Une source proche du dossier a confirmé à l'AFP que Sean Combs était la cible de ces perquisitions. Elles interviennent au moment où le rappeur est en pleine tourmente judiciaire, faisant face à plusieurs plaintes, en lien avec des faits remontant pour certains à plusieurs décennies.

«Comportement violent»

A la mi-novembre, l'ancienne compagne de Diddy, la chanteuse de R&B Cassie, avait été la première à déposer plainte au civil pour viol et violences physiques contre le rappeur.
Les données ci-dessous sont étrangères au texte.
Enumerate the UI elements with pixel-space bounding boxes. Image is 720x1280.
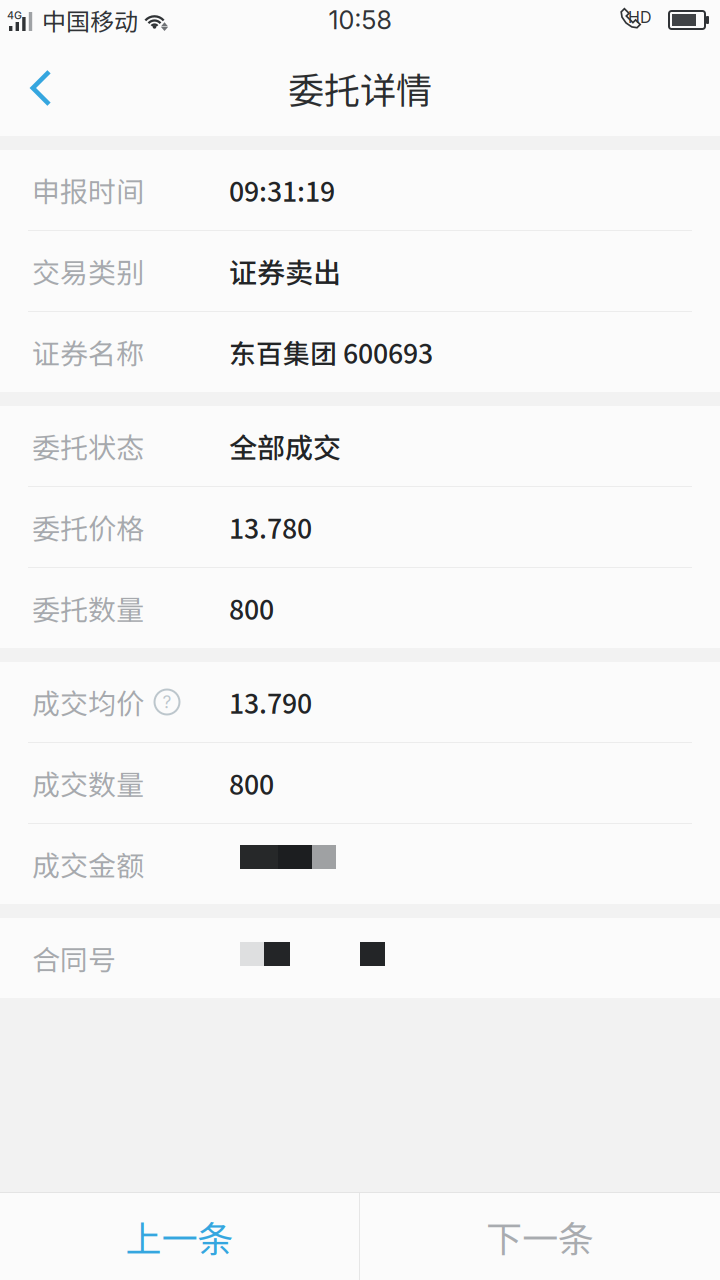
staticText: 委托价格: [32, 507, 144, 547]
button[interactable]: 下一条: [360, 1193, 720, 1280]
staticText: 成交均价: [32, 682, 144, 722]
staticText: 4G: [7, 9, 22, 22]
staticText: 交易类别: [32, 251, 144, 291]
staticText: 13.790: [229, 683, 312, 721]
staticText: 委托状态: [32, 426, 144, 466]
staticText: 证券名称: [32, 332, 144, 372]
staticText: 中国移动: [42, 3, 138, 37]
staticText: 10:58: [328, 5, 392, 35]
staticText: 上一条: [126, 1210, 234, 1262]
button[interactable]: 上一条: [0, 1193, 359, 1280]
staticText: 证券卖出: [229, 251, 341, 291]
staticText: 800: [229, 764, 274, 802]
staticText: 东百集团 600693: [229, 333, 433, 371]
staticText: 800: [229, 589, 274, 627]
staticText: 合同号: [32, 938, 116, 978]
staticText: 成交金额: [32, 844, 144, 884]
staticText: 委托详情: [288, 62, 432, 114]
staticText: 13.780: [229, 508, 312, 546]
staticText: 申报时间: [32, 170, 144, 210]
staticText: 全部成交: [229, 426, 341, 466]
staticText: 委托数量: [32, 588, 144, 628]
button[interactable]: 返回: [0, 40, 82, 136]
staticText: ?: [162, 692, 172, 712]
staticText: 09:31:19: [229, 171, 335, 209]
staticText: 成交数量: [32, 763, 144, 803]
staticText: 下一条: [486, 1210, 594, 1262]
staticText: HD: [628, 8, 652, 27]
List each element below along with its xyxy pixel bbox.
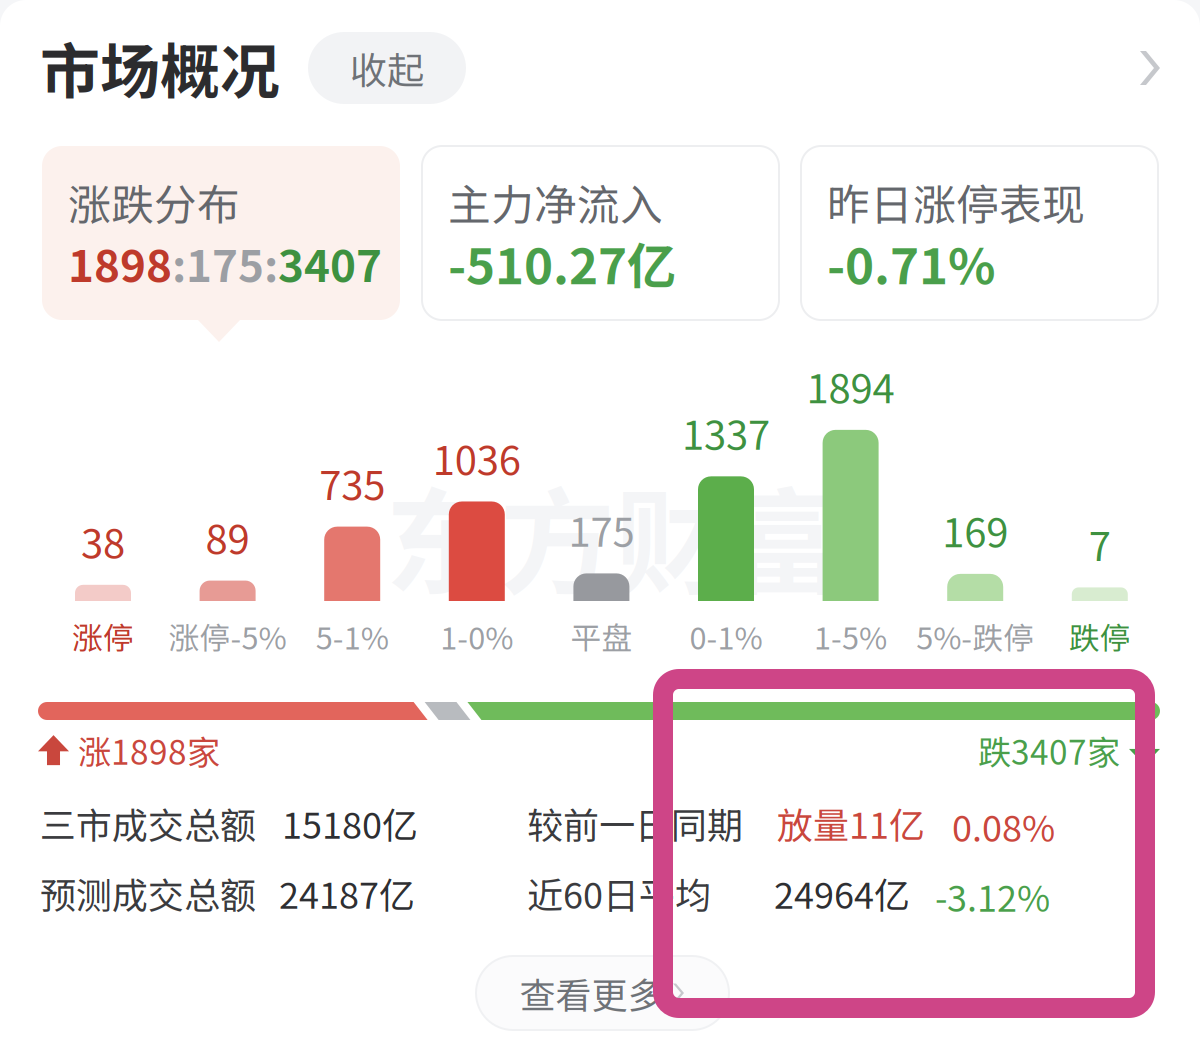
staticText: 跌3407家 xyxy=(978,726,1120,774)
staticText: 昨日涨停表现 xyxy=(827,171,1085,233)
staticText: 1036 xyxy=(433,429,521,486)
staticText: 涨1898家 xyxy=(78,726,220,774)
staticText: 涨跌分布 xyxy=(68,171,240,233)
staticText: 24187亿 xyxy=(279,867,415,919)
button[interactable]: 昨日涨停表现 xyxy=(801,146,1158,320)
staticText: 涨停-5% xyxy=(169,614,287,658)
staticText: 收起 xyxy=(350,41,424,95)
staticText: 5-1% xyxy=(316,614,389,658)
staticText: 1337 xyxy=(682,403,770,461)
staticText: 0-1% xyxy=(690,614,762,658)
staticText: 较前一日同期 xyxy=(527,797,743,849)
staticText: 1-0% xyxy=(440,614,513,658)
staticText: 5%-跌停 xyxy=(916,614,1034,658)
staticText: 查看更多 xyxy=(520,967,664,1019)
staticText: 市场概况 xyxy=(40,24,280,111)
staticText: 38 xyxy=(81,512,125,570)
staticText: -3.12% xyxy=(935,870,1050,922)
staticText: -510.27亿 xyxy=(448,227,676,298)
staticText: 1-5% xyxy=(814,614,887,658)
staticText: 放量11亿 xyxy=(777,797,925,849)
staticText: 7 xyxy=(1089,514,1111,572)
staticText: 1894 xyxy=(807,357,895,415)
staticText: 平盘 xyxy=(570,614,632,658)
button[interactable]: 涨跌分布 xyxy=(42,146,400,320)
button[interactable]: 收起 xyxy=(308,32,466,104)
staticText: 1898 xyxy=(68,231,172,295)
button[interactable]: 主力净流入 xyxy=(422,146,779,320)
staticText: 主力净流入 xyxy=(448,171,663,233)
staticText: 169 xyxy=(942,501,1008,559)
staticText: -0.71% xyxy=(827,227,996,298)
staticText: 24964亿 xyxy=(774,867,910,919)
button[interactable]: 查看更多 xyxy=(476,956,729,1030)
button[interactable]: 展开市场概况 xyxy=(1120,38,1180,98)
staticText: 涨停 xyxy=(72,614,134,658)
staticText: 跌停 xyxy=(1069,614,1131,658)
staticText: 近60日平均 xyxy=(527,867,711,919)
staticText: 735 xyxy=(319,454,385,512)
staticText: :175: xyxy=(172,231,278,295)
staticText: 3407 xyxy=(278,231,382,295)
staticText: 0.08% xyxy=(952,800,1055,852)
staticText: 175 xyxy=(568,500,634,558)
staticText: 东方财富 xyxy=(385,452,845,618)
staticText: 89 xyxy=(206,508,250,566)
staticText: 15180亿 xyxy=(282,797,418,849)
staticText: 预测成交总额 xyxy=(40,867,256,919)
staticText: 三市成交总额 xyxy=(40,797,256,849)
Deux jours plus tard, ils avaient annoncé un accord «à l'amiable» dont les détails n'ont pas été divulgués.

La plainte de la chanteuse accusait la star du rap d'avoir eu un «comportement violent» et «des exigences déviantes» durant «plus d'une décennie». Elle expliquait qu'elle avait été battue à maintes reprises, et forcée à des relations sexuelles filmées avec des hommes prostitués.

Depuis, deux autres femmes ont porté plainte, dont une, à visage découvert, l'accusant de l'avoir «droguée, et agressée sexuellement» en 1992. Cette plaignante assure qu'il avait filmé la scène et diffusé la vidéo en guise de «revenge porn», une pratique visant à dévoiler publiquement des images sexuelles généralement non consenties pour se venger d'une personne.

Viol en réunion

En décembre, le rappeur a également été visé par une plainte au civil à New York l'accusant d'un viol en réunion sur une mineure de 17 ans en 2003. Dans cette affaire, Diddy est soupçonné d'avoir forcé l'adolescente à boire et de l'avoir droguée, avant de la contraindre à des relations sexuelles, en compagnie du président de sa maison de production Bad Boy Records, Harve Pierre, et d'un troisième individu.

Le rappeur de 54 ans dément vigoureusement les accusations à son encontre. P. Diddy avait fondé le label Bad Boy Records en 1993, décennie de gloire pour cette figure majeure de la commercialisation et médiatisation de la scène hip hop. Avec cette maison de production, il a notamment produit Notorious B.I.G., mort en 1997, et Mary J. Blige. (ats)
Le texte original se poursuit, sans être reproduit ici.